**Work request:** Nothing in the entries may change when you repeat them, and no images may appear.

(Transcribed page contents)
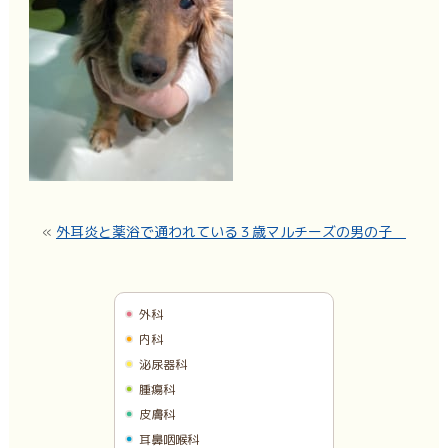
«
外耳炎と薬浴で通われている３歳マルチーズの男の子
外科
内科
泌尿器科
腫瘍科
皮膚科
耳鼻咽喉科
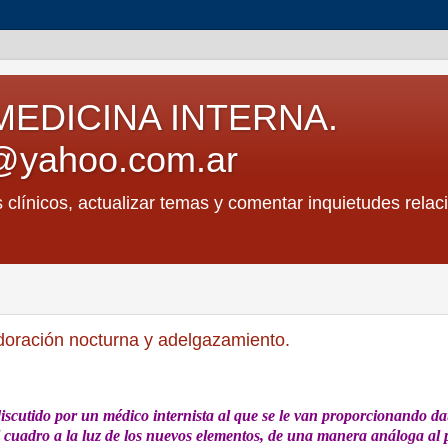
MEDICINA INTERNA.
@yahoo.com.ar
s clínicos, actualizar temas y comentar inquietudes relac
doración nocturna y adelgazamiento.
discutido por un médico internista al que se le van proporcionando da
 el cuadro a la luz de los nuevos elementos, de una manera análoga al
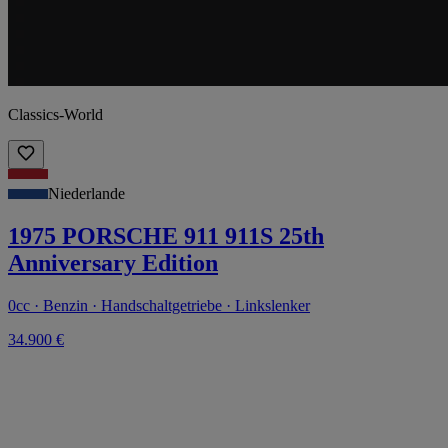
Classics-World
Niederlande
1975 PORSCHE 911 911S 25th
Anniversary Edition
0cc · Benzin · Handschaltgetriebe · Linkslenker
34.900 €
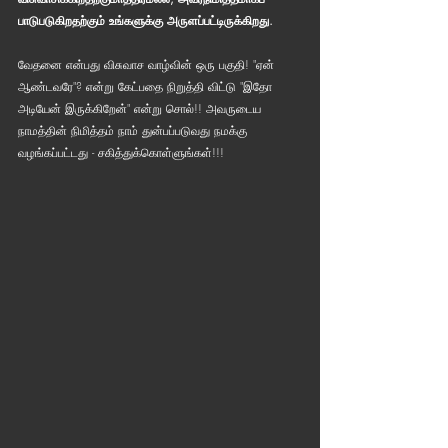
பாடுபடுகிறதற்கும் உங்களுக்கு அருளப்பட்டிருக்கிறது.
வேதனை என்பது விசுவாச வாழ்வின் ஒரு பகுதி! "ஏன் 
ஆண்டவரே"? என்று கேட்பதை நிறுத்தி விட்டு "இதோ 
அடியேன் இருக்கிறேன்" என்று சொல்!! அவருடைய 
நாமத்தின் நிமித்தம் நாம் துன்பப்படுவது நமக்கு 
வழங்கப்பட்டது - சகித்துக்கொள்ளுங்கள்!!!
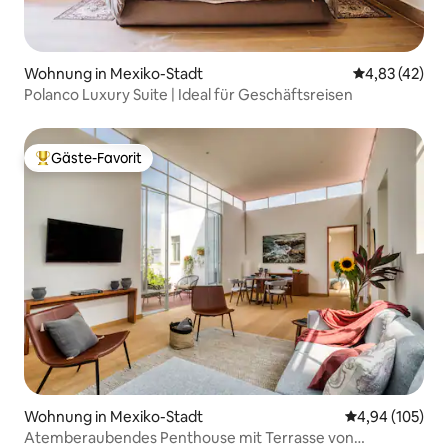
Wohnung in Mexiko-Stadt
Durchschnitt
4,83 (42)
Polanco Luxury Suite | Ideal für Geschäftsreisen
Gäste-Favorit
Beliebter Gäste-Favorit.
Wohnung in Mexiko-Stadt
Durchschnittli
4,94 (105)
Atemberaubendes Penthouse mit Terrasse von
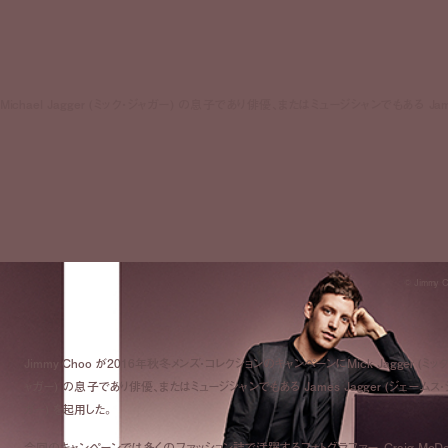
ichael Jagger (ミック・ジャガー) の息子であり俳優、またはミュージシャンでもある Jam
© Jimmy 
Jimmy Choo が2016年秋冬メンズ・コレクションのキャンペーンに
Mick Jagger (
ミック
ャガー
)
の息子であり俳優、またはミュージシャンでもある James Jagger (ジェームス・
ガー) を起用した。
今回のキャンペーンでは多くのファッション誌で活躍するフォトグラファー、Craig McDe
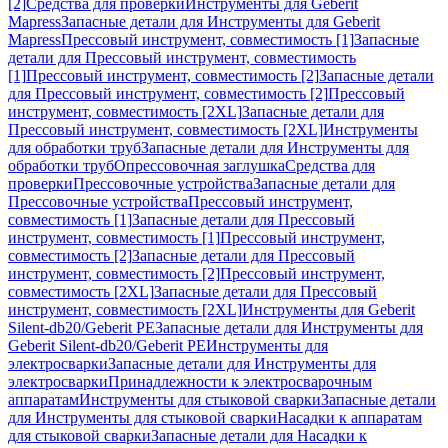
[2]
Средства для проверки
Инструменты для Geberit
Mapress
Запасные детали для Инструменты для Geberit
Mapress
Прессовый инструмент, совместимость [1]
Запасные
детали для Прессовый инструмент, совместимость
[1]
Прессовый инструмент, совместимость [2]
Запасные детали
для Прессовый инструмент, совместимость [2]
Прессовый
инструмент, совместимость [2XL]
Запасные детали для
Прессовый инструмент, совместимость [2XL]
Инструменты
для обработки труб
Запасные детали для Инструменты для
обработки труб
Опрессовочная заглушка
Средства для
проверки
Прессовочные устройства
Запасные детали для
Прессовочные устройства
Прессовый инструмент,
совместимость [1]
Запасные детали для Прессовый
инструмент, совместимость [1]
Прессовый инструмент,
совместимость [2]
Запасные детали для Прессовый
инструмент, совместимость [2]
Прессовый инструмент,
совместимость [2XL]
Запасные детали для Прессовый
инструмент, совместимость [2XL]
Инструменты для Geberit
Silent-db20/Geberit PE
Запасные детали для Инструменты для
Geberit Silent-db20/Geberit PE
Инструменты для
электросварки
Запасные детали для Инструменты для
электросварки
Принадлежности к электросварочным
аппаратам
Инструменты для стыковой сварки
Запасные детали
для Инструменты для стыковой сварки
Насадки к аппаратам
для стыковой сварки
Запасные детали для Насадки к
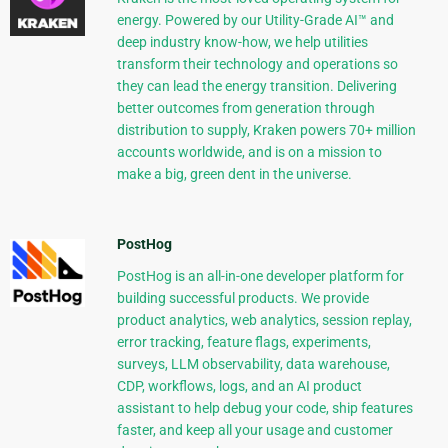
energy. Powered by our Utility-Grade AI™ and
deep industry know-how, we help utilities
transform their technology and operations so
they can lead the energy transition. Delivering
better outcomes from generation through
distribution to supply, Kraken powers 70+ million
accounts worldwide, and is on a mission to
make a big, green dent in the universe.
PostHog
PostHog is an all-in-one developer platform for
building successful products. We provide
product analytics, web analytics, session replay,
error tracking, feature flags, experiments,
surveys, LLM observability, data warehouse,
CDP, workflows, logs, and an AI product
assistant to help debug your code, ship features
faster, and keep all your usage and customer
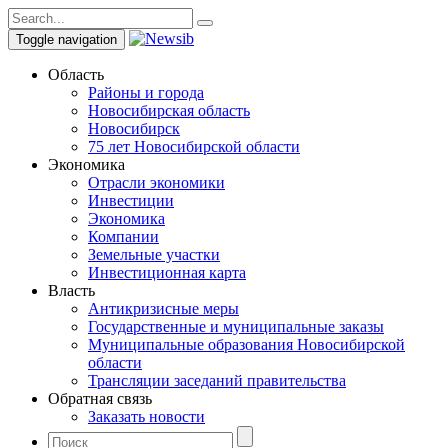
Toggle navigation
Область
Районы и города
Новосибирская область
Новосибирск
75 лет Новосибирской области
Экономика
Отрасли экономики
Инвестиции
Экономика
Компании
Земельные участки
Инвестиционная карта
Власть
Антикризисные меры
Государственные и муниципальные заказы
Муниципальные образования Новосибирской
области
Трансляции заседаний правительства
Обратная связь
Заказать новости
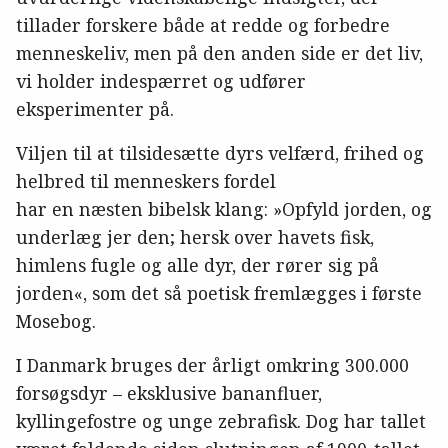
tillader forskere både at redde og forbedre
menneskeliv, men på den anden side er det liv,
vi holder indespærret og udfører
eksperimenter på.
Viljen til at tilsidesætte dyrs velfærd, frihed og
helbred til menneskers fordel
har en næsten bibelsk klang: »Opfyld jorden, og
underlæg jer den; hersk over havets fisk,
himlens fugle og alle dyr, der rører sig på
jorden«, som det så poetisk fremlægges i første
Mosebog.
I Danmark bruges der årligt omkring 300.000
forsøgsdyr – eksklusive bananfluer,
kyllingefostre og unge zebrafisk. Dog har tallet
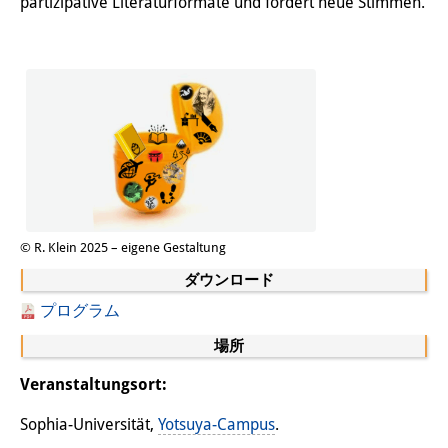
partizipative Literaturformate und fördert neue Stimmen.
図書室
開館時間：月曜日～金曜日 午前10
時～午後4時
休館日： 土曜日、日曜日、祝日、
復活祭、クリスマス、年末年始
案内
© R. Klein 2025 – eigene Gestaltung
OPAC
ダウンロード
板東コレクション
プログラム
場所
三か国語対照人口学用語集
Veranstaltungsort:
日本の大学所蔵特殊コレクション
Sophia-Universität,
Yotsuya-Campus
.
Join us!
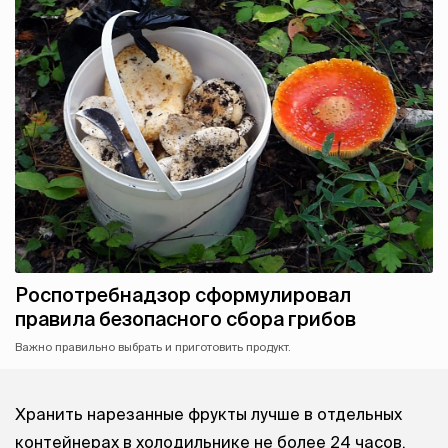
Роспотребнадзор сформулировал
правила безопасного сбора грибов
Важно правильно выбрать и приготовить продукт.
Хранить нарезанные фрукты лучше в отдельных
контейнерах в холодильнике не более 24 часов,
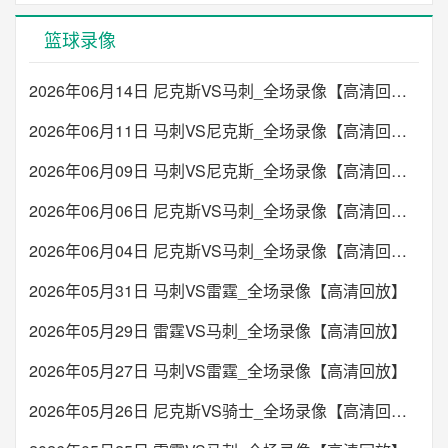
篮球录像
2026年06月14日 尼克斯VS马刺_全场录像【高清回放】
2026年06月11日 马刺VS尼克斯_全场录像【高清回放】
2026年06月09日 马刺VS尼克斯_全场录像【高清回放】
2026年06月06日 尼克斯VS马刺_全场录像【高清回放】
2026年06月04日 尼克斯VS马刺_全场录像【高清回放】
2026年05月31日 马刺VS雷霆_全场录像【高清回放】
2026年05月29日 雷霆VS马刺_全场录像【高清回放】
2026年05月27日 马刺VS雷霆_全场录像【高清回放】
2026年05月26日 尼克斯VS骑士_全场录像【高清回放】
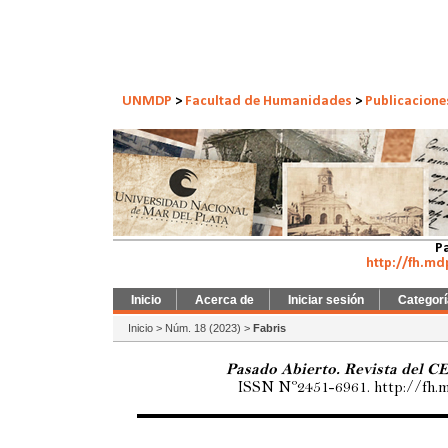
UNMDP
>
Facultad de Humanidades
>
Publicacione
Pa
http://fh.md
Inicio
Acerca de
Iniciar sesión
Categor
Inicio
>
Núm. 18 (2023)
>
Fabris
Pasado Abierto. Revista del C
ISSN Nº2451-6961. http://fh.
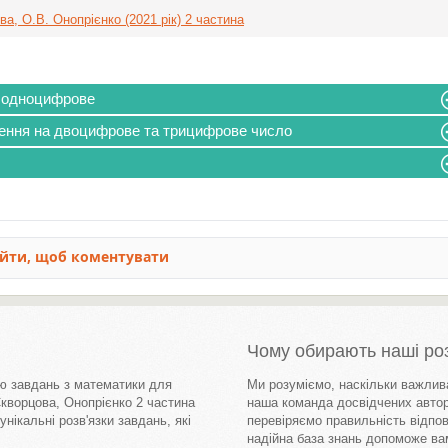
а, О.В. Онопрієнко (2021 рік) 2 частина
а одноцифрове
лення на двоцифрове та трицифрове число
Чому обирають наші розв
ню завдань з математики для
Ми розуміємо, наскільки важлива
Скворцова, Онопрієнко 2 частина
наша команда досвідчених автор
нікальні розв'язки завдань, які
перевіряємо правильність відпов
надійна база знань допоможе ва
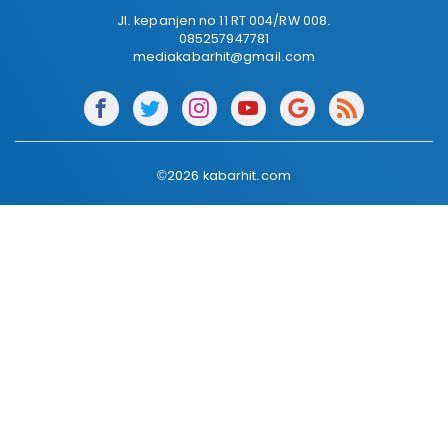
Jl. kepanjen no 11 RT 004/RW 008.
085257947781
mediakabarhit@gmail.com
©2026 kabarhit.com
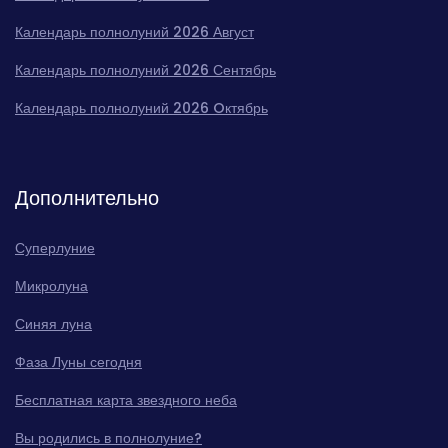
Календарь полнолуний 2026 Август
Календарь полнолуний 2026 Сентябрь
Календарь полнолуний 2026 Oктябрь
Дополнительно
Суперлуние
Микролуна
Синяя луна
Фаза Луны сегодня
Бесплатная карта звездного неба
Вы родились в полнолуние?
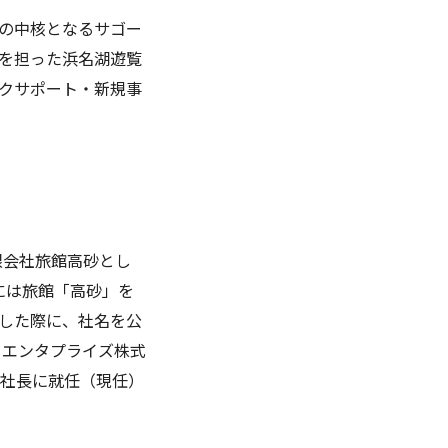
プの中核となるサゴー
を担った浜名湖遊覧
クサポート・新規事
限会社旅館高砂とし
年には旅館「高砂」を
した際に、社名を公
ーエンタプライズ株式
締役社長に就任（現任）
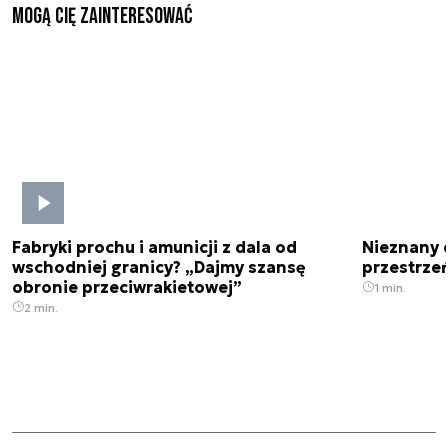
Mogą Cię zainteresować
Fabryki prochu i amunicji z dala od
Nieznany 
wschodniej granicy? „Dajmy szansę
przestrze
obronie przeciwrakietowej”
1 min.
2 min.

**Your response:**
«
外耳炎と薬浴で通われている３歳マルチーズの男の子
外科
内科
泌尿器科
腫瘍科
皮膚科
耳鼻咽喉科
MEDICINA INTERNA.
@yahoo.com.ar
s clínicos, actualizar temas y comentar inquietudes relac
doración nocturna y adelgazamiento.
discutido por un médico internista al que se le van proporcionando da
 el cuadro a la luz de los nuevos elementos, de una manera análoga al
Classics-World
Niederlande
1975 PORSCHE 911 911S 25th
Anniversary Edition
0cc · Benzin · Handschaltgetriebe · Linkslenker
34.900 €
பாடுபடுகிறதற்கும் உங்களுக்கு அருளப்பட்டிருக்கிறது.
வேதனை என்பது விசுவாச வாழ்வின் ஒரு பகுதி! "ஏன் 
ஆண்டவரே"? என்று கேட்பதை நிறுத்தி விட்டு "இதோ 
அடியேன் இருக்கிறேன்" என்று சொல்!! அவருடைய 
நாமத்தின் நிமித்தம் நாம் துன்பப்படுவது நமக்கு 
வழங்கப்பட்டது - சகித்துக்கொள்ளுங்கள்!!!
Wohnung in Mexiko-Stadt
Durchschnitt
4,83 (42)
Polanco Luxury Suite | Ideal für Geschäftsreisen
Gäste-Favorit
Beliebter Gäste-Favorit.
Wohnung in Mexiko-Stadt
Durchschnittli
4,94 (105)
Atemberaubendes Penthouse mit Terrasse von
ichael Jagger (ミック・ジャガー) の息子であり俳優、またはミュージシャンでもある Jam
© Jimmy 
Jimmy Choo が2016年秋冬メンズ・コレクションのキャンペーンに
Mick Jagger (
ミック
ャガー
)
の息子であり俳優、またはミュージシャンでもある James Jagger (ジェームス・
ガー) を起用した。
今回のキャンペーンでは多くのファッション誌で活躍するフォトグラファー、Craig McDe
[2]
Средства для проверки
Инструменты для Geberit
Mapress
Запасные детали для Инструменты для Geberit
Mapress
Прессовый инструмент, совместимость [1]
Запасные
детали для Прессовый инструмент, совместимость
[1]
Прессовый инструмент, совместимость [2]
Запасные детали
для Прессовый инструмент, совместимость [2]
Прессовый
инструмент, совместимость [2XL]
Запасные детали для
Прессовый инструмент, совместимость [2XL]
Инструменты
для обработки труб
Запасные детали для Инструменты для
обработки труб
Опрессовочная заглушка
Средства для
проверки
Прессовочные устройства
Запасные детали для
Прессовочные устройства
Прессовый инструмент,
совместимость [1]
Запасные детали для Прессовый
инструмент, совместимость [1]
Прессовый инструмент,
совместимость [2]
Запасные детали для Прессовый
инструмент, совместимость [2]
Прессовый инструмент,
совместимость [2XL]
Запасные детали для Прессовый
инструмент, совместимость [2XL]
Инструменты для Geberit
Silent-db20/Geberit PE
Запасные детали для Инструменты для
Geberit Silent-db20/Geberit PE
Инструменты для
электросварки
Запасные детали для Инструменты для
электросварки
Принадлежности к электросварочным
аппаратам
Инструменты для стыковой сварки
Запасные детали
для Инструменты для стыковой сварки
Насадки к аппаратам
для стыковой сварки
Запасные детали для Насадки к
energy. Powered by our Utility-Grade AI™ and
deep industry know-how, we help utilities
transform their technology and operations so
they can lead the energy transition. Delivering
better outcomes from generation through
distribution to supply, Kraken powers 70+ million
accounts worldwide, and is on a mission to
make a big, green dent in the universe.
PostHog
PostHog is an all-in-one developer platform for
building successful products. We provide
product analytics, web analytics, session replay,
error tracking, feature flags, experiments,
surveys, LLM observability, data warehouse,
CDP, workflows, logs, and an AI product
assistant to help debug your code, ship features
faster, and keep all your usage and customer
Toggle navigation
Область
Районы и города
Новосибирская область
Новосибирск
75 лет Новосибирской области
Экономика
Отрасли экономики
Инвестиции
Экономика
Компании
Земельные участки
Инвестиционная карта
Власть
Антикризисные меры
Государственные и муниципальные заказы
Муниципальные образования Новосибирской
области
Трансляции заседаний правительства
Обратная связь
Заказать новости
tillader forskere både at redde og forbedre
menneskeliv, men på den anden side er det liv,
vi holder indespærret og udfører
eksperimenter på.
Viljen til at tilsidesætte dyrs velfærd, frihed og
helbred til menneskers fordel
har en næsten bibelsk klang: »Opfyld jorden, og
underlæg jer den; hersk over havets fisk,
himlens fugle og alle dyr, der rører sig på
jorden«, som det så poetisk fremlægges i første
Mosebog.
I Danmark bruges der årligt omkring 300.000
forsøgsdyr – eksklusive bananfluer,
kyllingefostre og unge zebrafisk. Dog har tallet
partizipative Literaturformate und fördert neue Stimmen.
図書室
開館時間：月曜日～金曜日 午前10
時～午後4時
休館日： 土曜日、日曜日、祝日、
復活祭、クリスマス、年末年始
案内
© R. Klein 2025 – eigene Gestaltung
OPAC
ダウンロード
板東コレクション
プログラム
場所
三か国語対照人口学用語集
Veranstaltungsort:
日本の大学所蔵特殊コレクション
Sophia-Universität,
Yotsuya-Campus
.
Join us!
Роспотребнадзор сформулировал
правила безопасного сбора грибов
Важно правильно выбрать и приготовить продукт.
Хранить нарезанные фрукты лучше в отдельных
контейнерах в холодильнике не более 24 часов,
篮球录像
2026年06月14日 尼克斯VS马刺_全场录像【高清回放】
2026年06月11日 马刺VS尼克斯_全场录像【高清回放】
2026年06月09日 马刺VS尼克斯_全场录像【高清回放】
2026年06月06日 尼克斯VS马刺_全场录像【高清回放】
2026年06月04日 尼克斯VS马刺_全场录像【高清回放】
2026年05月31日 马刺VS雷霆_全场录像【高清回放】
2026年05月29日 雷霆VS马刺_全场录像【高清回放】
2026年05月27日 马刺VS雷霆_全场录像【高清回放】
2026年05月26日 尼克斯VS骑士_全场录像【高清回放】
UNMDP
>
Facultad de Humanidades
>
Publicacione
Pa
http://fh.md
Inicio
Acerca de
Iniciar sesión
Categor
Inicio
>
Núm. 18 (2023)
>
Fabris
Pasado Abierto. Revista del C
ISSN Nº2451-6961. http://fh.
а, О.В. Онопрієнко (2021 рік) 2 частина
а одноцифрове
лення на двоцифрове та трицифрове число
Чому обирають наші розв
ню завдань з математики для
Ми розуміємо, наскільки важлива
Скворцова, Онопрієнко 2 частина
наша команда досвідчених автор
нікальні розв'язки завдань, які
перевіряємо правильність відпов
надійна база знань допоможе ва
Jl. kepanjen no 11 RT 004/RW 008.
085257947781
mediakabarhit@gmail.com
©2026 kabarhit.com
Календарь полнолуний 2026 Август
Календарь полнолуний 2026 Сентябрь
Календарь полнолуний 2026 Oктябрь
Дополнительно
Суперлуние
Микролуна
Синяя луна
Фаза Луны сегодня
Бесплатная карта звездного неба
Вы родились в полнолуние?
プの中核となるサゴー
を担った浜名湖遊覧
クサポート・新規事
限会社旅館高砂とし
年には旅館「高砂」を
した際に、社名を公
ーエンタプライズ株式
締役社長に就任（現任）
Mogą Cię zainteresować
Fabryki prochu i amunicji z dala od
Nieznany 
wschodniej granicy? „Dajmy szansę
przestrze
obronie przeciwrakietowej”
1 min.
2 min.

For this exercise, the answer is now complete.